General characteristics
- Class & type: V
- Tonnage: 72 GRT
- Length: 84tt
- Beam: 16ft 6inches
- Height: (Not including mast tips) 25ft
- Draught: 6ft 6inches (fresh water)
- Depth: 2.01
- Decks: 3
- Installed power: (1954 to 1984 Norwich Verified 160 HP Glenniffer DC8 Clutch cone reversing gear box and 3/1 reduction box
- Propulsion: Motor
- Speed: 9 Knots
- Capacity: (Oulton Belle 300) (Regal Lady Norwich 1971 to 1984 222)
- Crew: (Norwich 1971 to 1984) - Total 5

= MV Regal Lady =

The MV Regal Lady is a 1930 built steel passenger boat moored at the port of Scarborough, North Yorkshire, England. She is a National Historic Ship, owned and preserved by Scarborough Pleasure Steamers. The ship participated in Operation Dynamo at Dunkirk, was decommissioned in 1946, and in 1954 was moved to Scarborough and renamed from Oulton Belle to its current name.

==Mechanics==
Powered by a Gardner Marine 8L3B long stroke reciprocal diesel engine, has a cruising speed of nine knots. One of very few vessels to use a twin rudder system, she steered from her bow whilst going astern using a fore rudder, and conventionally steers from a large stern rudder when steaming ahead.

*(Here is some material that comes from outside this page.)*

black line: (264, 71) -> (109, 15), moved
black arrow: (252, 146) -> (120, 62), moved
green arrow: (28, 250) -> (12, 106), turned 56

Her steering gear is operated by chains and spliced wire driving the two large cast iron quadrants from her opposing geared ships wheel, an original feature of the vessel.

In 1948 her bow propeller was removed, the old funnel replaced and an upper deck added. In 1954 her steam engine, made by Elliot & Garood of Beccles, was cut up for ballast and replaced by a 160 hp, 8 cylinder Glenniffer diesel engine, giving her a cruising speed of 10 knot.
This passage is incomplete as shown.